エホバの証人は,どんな治療法であれ医学が与え得る,様々な病気からの救いを,ありがたいと考えますが,一方そのような救いはせいぜい一時的なものであり,病気からの永久的な救いは,神により頼まねばならないことを理解しています。今や非常に近づいているエホバの新秩序で,人類は病気をいやされ,イエス・キリストの贖いに基づいて死さえも除去されます。
● モーセの息子の割礼に関する出エジプト記 4章24節から26節は,わたしにとって理解しにくい聖句です。だれの命が危険にさらされていたのですか。そして,何が起きたのですか。

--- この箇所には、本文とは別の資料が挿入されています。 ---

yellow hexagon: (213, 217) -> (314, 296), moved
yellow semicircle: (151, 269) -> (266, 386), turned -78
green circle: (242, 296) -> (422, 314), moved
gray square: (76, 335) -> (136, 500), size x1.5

この聖句は,モーセが妻のチッポラと共にエジプトに戻るときに関する記述の中に出ています。出エジプト記 4章24-26節には,文字どおり次のように書いてあります。『モーセ途にある時エホバ[すなわち,エホバのみ使い]かれの宿所にて彼に遇てころさんとしたまいければ チッポラ利き石をとりてその男子の陽の皮を割りモーセの足下になげうちて[それを彼の足に触れさせて,新]言う 汝はまことにわがためには血の夫なりと ここにおいてエホバ,モーセをゆるしたまう 此時チッポラが血の夫といいしは割礼の故によりてなり』。

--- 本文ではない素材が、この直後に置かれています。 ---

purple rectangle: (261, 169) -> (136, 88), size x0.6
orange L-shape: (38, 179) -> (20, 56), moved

これは理解しにくい聖句であり,わたしたちは現在のところその完全な意味を断定できません。しかしほかの聖句が,この点に関してかなりのことを明らかにしているので,参考として次の点を述べましょう。
それより以前にアブラハムに与えられた割礼に関する律法は,このように述べていました。『割礼を受ざる男児すなわちその陽の皮を割ざる者は我契約を破るによりて其人其民の中より絶るべし』(創世 17:14)割礼を受けていなかったのはモーセではなく彼の息子でしたから,エホバのみ使いによって危うくされていたのは明らかに少年の命でした。その上モーセは,イスラエル人をエジプトから導き出すという神からの任務を,エホバのみ使いを通して受けていました。(出エジプト 3:10)従って,その任務を果たしに行く途中で,モーセ自身が神のみ使いによって死にさらされた,と結論するのは,道理にかなっているとは思えません。

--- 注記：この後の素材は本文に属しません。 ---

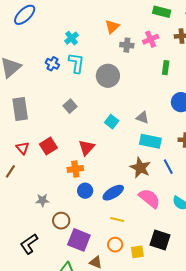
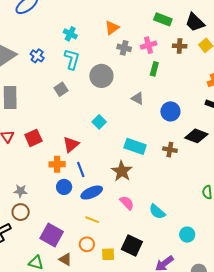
cyan cross: (72, 38) -> (70, 34), turned -32
blue cross: (52, 64) -> (37, 56), moved
green rectangle: (166, 68) -> (154, 69), moved
gray square: (70, 106) -> (61, 89), moved
gray triangle: (142, 118) -> (138, 98), moved
blue line: (168, 167) -> (81, 169), moved
pink semicircle: (149, 198) -> (127, 203), size x0.7
brown circle: (61, 221) -> (21, 212), moved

割礼の契約に一致して行動しなかったゆえにモーセの息子を殺すよう,神から力を受けたのは,エホバのみ使いでした。それでチッポラが,陽の皮(契約に従ったことの証拠となるもの)をみ使いの足に触れさせ,こうして今や息子が死ぬ理由のないことを示したのは当然のことでした。
チッポラの,『汝はまことにわがためには血の夫なり』という聞き慣れない表現は,明らかに,割礼が契約と関係していたために述べられたものでした。その契約の創始者はエホバ神で,ここではエホバのみ使いによって代表されていました。従って,代表者であるみ使いを通してエホバに「血の夫」と呼びかけた時,チッポラは批判的にそう言ったのではなく,契約の言葉に今や服していることを認めていたのです。彼女はあたかも,エホバを夫として,割礼の契約における妻の立場を受け入れたかのようでした。神の正当な要求に従うこうした行為により,彼女の息子の命は,もはや危険な状態にはありませんでした。